▸ **Task item**: Say how many lines in the listing contain the string "Monday", giving the number alone.

▸ **Input for this task**:
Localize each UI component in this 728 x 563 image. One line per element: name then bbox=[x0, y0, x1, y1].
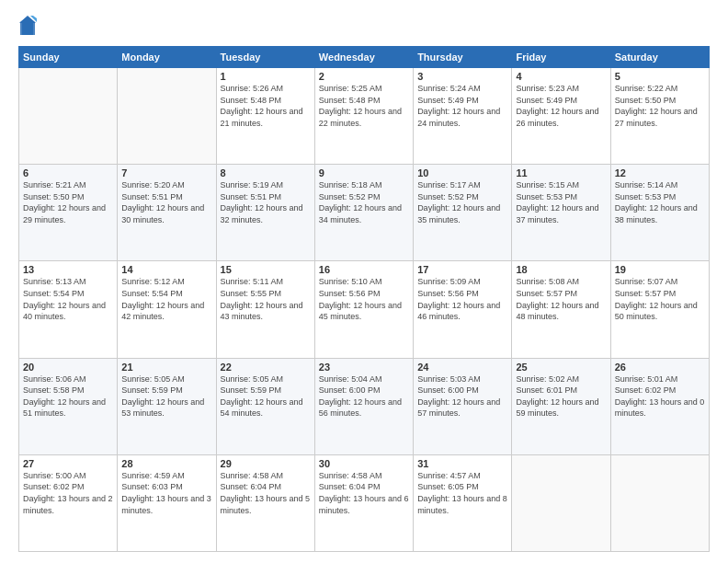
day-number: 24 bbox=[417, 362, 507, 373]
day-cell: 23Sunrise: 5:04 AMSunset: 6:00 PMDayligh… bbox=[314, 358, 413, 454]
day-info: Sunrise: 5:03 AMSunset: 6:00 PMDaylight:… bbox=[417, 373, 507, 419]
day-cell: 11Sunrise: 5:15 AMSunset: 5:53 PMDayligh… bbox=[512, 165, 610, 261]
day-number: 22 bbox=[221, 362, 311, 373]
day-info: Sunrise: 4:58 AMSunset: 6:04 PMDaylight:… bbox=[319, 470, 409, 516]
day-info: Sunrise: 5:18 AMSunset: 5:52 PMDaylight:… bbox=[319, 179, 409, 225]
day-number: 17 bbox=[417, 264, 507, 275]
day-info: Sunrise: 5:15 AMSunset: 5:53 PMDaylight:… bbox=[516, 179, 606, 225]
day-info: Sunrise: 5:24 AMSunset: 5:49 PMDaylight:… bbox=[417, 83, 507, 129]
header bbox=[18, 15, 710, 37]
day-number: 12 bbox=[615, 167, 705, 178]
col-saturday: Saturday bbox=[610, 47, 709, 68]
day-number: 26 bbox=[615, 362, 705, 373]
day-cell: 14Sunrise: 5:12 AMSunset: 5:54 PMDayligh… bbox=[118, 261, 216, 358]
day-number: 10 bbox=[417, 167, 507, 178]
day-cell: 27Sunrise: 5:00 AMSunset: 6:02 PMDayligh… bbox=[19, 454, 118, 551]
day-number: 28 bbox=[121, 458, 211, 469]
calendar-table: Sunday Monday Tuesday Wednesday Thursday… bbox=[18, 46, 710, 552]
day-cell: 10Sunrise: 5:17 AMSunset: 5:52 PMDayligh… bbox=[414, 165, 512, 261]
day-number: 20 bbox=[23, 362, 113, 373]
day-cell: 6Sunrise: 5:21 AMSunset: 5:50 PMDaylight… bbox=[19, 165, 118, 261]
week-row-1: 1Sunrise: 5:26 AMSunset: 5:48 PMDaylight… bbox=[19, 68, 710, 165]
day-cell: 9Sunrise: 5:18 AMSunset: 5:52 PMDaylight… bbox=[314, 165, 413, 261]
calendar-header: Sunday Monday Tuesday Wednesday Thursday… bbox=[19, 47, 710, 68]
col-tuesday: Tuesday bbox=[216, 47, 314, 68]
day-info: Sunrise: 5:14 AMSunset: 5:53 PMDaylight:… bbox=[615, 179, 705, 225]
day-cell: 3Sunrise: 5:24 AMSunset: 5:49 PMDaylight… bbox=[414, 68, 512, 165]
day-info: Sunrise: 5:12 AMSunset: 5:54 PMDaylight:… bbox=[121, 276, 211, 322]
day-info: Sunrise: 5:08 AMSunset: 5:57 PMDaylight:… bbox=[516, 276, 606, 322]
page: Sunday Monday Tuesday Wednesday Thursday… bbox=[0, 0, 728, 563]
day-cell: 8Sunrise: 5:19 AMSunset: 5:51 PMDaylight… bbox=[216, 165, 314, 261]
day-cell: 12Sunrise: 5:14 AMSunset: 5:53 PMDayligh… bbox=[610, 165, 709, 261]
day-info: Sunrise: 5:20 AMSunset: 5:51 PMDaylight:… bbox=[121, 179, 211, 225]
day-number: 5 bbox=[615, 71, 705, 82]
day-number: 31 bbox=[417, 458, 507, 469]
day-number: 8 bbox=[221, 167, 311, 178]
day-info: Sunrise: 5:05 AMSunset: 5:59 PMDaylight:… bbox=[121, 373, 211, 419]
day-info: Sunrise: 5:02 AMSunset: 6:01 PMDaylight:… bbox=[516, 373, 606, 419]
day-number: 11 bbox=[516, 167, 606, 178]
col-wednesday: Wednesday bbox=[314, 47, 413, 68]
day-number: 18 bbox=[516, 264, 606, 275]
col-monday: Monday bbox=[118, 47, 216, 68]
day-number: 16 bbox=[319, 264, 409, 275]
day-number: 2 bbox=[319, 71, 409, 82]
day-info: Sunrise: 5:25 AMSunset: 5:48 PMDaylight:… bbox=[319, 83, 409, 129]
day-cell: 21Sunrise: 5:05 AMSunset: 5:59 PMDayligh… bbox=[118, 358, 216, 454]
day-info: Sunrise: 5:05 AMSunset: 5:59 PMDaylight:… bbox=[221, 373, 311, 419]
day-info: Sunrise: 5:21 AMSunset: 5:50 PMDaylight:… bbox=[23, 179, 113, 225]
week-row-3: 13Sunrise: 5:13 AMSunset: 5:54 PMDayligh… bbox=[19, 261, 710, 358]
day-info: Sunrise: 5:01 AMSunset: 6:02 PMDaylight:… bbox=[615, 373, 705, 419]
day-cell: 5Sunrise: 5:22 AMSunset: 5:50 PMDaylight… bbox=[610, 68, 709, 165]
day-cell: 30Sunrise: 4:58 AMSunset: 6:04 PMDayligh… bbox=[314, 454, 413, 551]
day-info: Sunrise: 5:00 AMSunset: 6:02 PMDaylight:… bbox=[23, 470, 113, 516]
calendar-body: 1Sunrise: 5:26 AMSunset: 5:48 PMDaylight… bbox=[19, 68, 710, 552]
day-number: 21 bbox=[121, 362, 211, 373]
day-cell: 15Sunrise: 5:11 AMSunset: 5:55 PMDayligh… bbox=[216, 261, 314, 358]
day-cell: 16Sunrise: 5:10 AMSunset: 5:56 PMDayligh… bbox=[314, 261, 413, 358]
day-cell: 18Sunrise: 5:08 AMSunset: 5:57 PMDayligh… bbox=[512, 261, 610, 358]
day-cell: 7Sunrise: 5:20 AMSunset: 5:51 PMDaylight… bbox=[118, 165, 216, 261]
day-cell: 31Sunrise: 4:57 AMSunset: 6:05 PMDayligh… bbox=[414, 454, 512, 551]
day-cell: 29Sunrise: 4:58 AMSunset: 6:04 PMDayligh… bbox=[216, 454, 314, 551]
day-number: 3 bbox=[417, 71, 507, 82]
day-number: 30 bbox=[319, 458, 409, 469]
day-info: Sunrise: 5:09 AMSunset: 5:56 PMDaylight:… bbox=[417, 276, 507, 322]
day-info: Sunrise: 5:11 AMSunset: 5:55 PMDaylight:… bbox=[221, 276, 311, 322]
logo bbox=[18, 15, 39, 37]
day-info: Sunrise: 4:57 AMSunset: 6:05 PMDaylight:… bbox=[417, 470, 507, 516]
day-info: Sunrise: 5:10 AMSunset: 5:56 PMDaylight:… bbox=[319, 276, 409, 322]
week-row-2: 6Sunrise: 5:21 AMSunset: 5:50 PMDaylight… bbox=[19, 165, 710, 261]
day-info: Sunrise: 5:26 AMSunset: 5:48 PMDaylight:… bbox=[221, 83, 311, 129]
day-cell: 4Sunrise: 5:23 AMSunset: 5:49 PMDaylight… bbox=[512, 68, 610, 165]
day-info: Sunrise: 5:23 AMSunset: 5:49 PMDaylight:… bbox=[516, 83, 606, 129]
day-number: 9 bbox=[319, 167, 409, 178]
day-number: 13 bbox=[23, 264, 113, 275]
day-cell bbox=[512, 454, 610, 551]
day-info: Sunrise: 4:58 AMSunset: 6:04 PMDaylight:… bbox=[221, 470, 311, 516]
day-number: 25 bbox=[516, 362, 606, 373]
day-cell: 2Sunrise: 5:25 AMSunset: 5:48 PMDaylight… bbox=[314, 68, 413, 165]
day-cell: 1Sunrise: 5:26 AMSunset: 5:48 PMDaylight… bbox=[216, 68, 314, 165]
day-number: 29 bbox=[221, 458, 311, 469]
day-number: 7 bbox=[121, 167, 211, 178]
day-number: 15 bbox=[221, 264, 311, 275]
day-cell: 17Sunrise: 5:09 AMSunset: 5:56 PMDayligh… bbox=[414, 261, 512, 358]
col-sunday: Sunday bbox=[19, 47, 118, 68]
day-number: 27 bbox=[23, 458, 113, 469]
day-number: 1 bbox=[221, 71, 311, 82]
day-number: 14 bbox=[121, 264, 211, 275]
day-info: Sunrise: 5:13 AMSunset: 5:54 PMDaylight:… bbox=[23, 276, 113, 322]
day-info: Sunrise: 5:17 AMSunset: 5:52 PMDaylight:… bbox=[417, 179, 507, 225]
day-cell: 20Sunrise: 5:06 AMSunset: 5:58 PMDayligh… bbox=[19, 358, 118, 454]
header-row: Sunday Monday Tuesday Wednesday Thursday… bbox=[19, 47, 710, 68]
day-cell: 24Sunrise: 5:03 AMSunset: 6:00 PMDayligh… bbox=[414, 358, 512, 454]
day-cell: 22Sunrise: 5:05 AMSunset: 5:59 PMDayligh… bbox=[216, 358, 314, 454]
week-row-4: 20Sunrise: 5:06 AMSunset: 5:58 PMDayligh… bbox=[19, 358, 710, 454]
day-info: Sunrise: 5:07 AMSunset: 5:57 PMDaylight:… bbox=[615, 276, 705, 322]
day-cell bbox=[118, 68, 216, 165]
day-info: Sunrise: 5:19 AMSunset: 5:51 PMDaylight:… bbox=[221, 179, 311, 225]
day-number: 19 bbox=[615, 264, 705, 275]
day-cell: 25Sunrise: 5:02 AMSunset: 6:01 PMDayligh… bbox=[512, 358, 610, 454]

▸ **Response to the task**: 5